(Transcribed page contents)
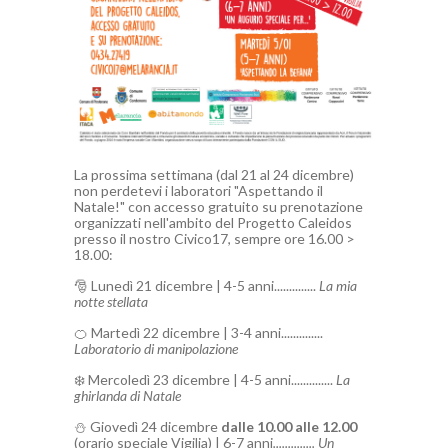
La prossima settimana (dal 21 al 24 dicembre)
non perdetevi i laboratori "Aspettando il
Natale!" con accesso gratuito su prenotazione
organizzati nell'ambito del Progetto Caleidos
presso il nostro Civico17, sempre ore 16.00 >
18.00:
🎅 Lunedì 21 dicembre | 4-5 anni..............
La mia
notte stellata
🍊 Martedì 22 dicembre | 3-4 anni..............
Laboratorio di manipolazione
❄️ Mercoledì 23 dicembre | 4-5 anni..............
La
ghirlanda di Natale
⛄️ Giovedì 24 dicembre
dalle 10.00 alle 12.00
(orario speciale Vigilia) | 6-7 anni
.............. Un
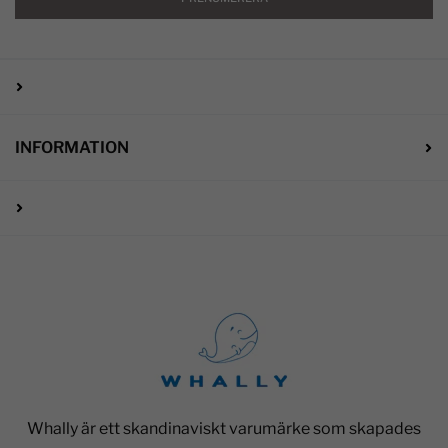
INFORMATION
Whally är ett skandinaviskt varumärke som skapades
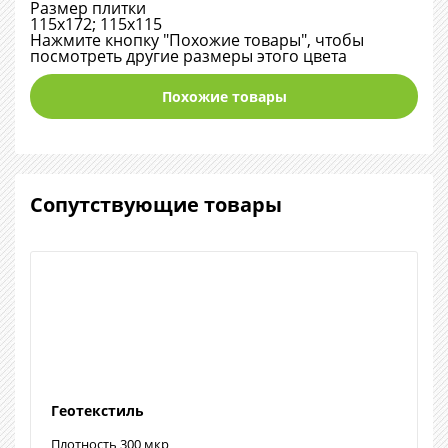
Размер плитки
115х172; 115х115
Нажмите кнопку "Похожие товары", чтобы
посмотреть другие размеры этого цвета
Похожие товары
Сопутствующие товары
Геотекстиль
Плотность 300 мкр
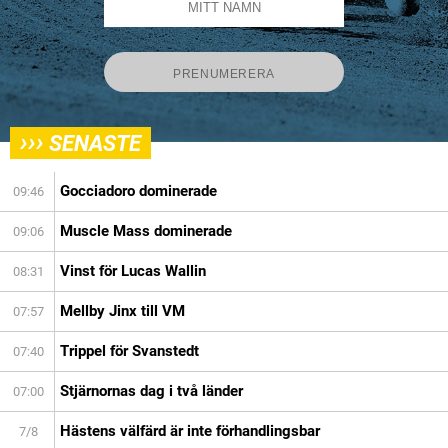
›››
SENASTE
Gocciadoro dominerade
09:46
Muscle Mass dominerade
09:06
Vinst för Lucas Wallin
08:31
Mellby Jinx till VM
07:57
Trippel för Svanstedt
07:40
Stjärnornas dag i två länder
07:00
Hästens välfärd är inte förhandlingsbar
7/8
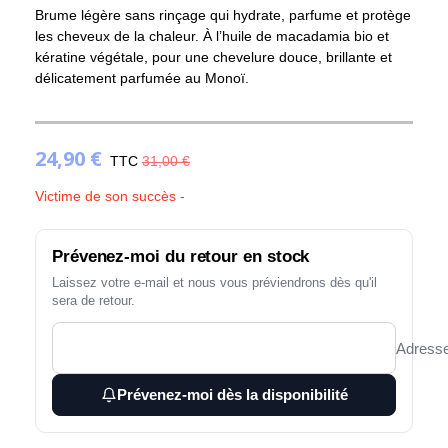
Brume légère sans rinçage qui hydrate, parfume et protège
les cheveux de la chaleur. À l’huile de macadamia bio et
kératine végétale, pour une chevelure douce, brillante et
délicatement parfumée au Monoï.
24,90 €
TTC
31,00 €
Victime de son succès -
Prévenez-moi du retour en stock
Laissez votre e-mail et nous vous préviendrons dès qu'il
sera de retour.
Adresse
Prévenez-moi dès la disponibilité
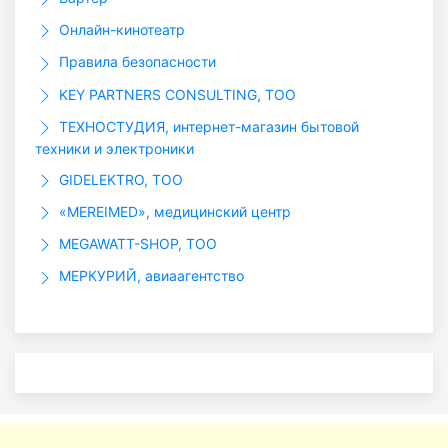
Онлайн-кинотеатр
Правила безопасности
KEY PARTNERS CONSULTING, ТОО
ТЕХНОСТУДИЯ, интернет-магазин бытовой
техники и электроники
GIDELEKTRO, ТОО
«MEREIMED», медицинский центр
MEGAWATT-SHOP, ТОО
МЕРКУРИЙ, авиаагентство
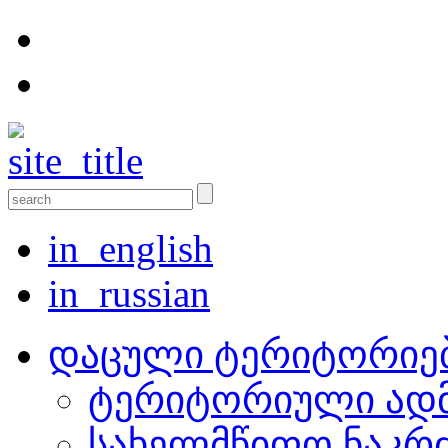
in_english
in_russian
დაცული ტერიტორიე
ტერიტორიული ადმ
სახელმწიფო ნაკრ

> [Task instructions] Find the word "dominerade" in the data and show each line that holds it.

> [Result]
Gocciadoro dominerade
Muscle Mass dominerade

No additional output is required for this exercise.